There has not been very much study on when “adjuvant” chemotherapy should begin after pancreatic cancer surgery (this process of chemo AFTER surgery is called adjuvant therapy). What is known is that adjuvant chemotherapy tends to confer a significant survival boost to pancreatic cancer patients. And perhaps it is fair to say that it has generally been assumed as to the timing of the start of this chemotherapy – that it should begin after the immediate effects of surgery have been weathered by the patient – and when that the patient is well enough to begin to accept the side-effects of the chemo. But, does this timing have more significance than is generally believed?
Sueda and associates from Hiroshima University in Japan recently reviewed the records of 104 patients who received chemotherapy after potentially curable surgery in pancreatic cancer – dividing the patients into two groups: those who began the chemo more than or less than 20 days after the day of the pancreatic cancer surgery. They found that those who had received the chemotherapy earlier in the process had significantly better 5-year survival rates (52% vs. 26%). One factor of note is that the early chemo group tended to have had fewer after-surgery complications. So, might these surgical complications be a tell – that the later group was not as predisposed to survival? In any case, this surprising finding is worth considering – and deserves more study.
Dale O’Brien, MD
Those of a certain age will remember the terrible congenital malformations fifty years on due to the prenatal use of thalidomide. Gradually in certain circumstances thalidomide use has made a cautious comeback in medicine – now including for pancreatic cancer.

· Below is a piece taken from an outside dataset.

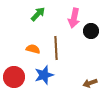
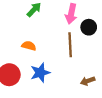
brown line: (56, 48) -> (70, 45), moved

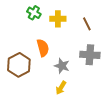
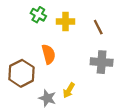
gray star: (62, 66) -> (47, 98), moved
yellow arrow: (61, 88) -> (69, 90), moved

Chinese researchers from Shang Dong Tumor Hospital in Jinan, China have published an interesting Phase II clinical study in the November issue of Pancreatology that looked at capecitabine (Xeloda) in combination with thalidomide as a possible second-line treatment for advanced pancreatic cancer in those who were refractory to gemcitabine treatment. Their conclusion was that this combination was reasonably well tolerated, and showed reasonable response in certain pancreatic cancer patients with advanced disease. Of 31 patients, two demonstrated a partial response and eleven patients showed stable disease.
Sometimes you can use an old dog for new tricks.
Dale O’Brien, MD
Cancer is a disease that begins as a result of one or more mutations in the DNA of our cells. In the past, pancreatic cancer researchers typically concentrated on a limited number of mutations on perhaps four to eight known gene culprits. Now, a comprehensive listing of genetic mutations in cancer of the pancreas has been published in the journal Nature on November 15, 2012 by a large consortium of Australian, North American and European researchers (including two of our Pancreatica Science Board members, Drs. Hruban and Tempero).
This study is a milestone in pancreatic cancer research that looked at tumors in 142 pancreatic cancer patients. Intensive analysis of 99 tumors found 16 significantly mutated genes with 2,016 identified mutations and many other genetic variations. This included alterations not previously understood to be involved in pancreatic cancer. This new information and understanding gained directly from human subjects (for the first time) looks to open a doorway to an expanded era in treatment targets in the fight against pancreatic cancer.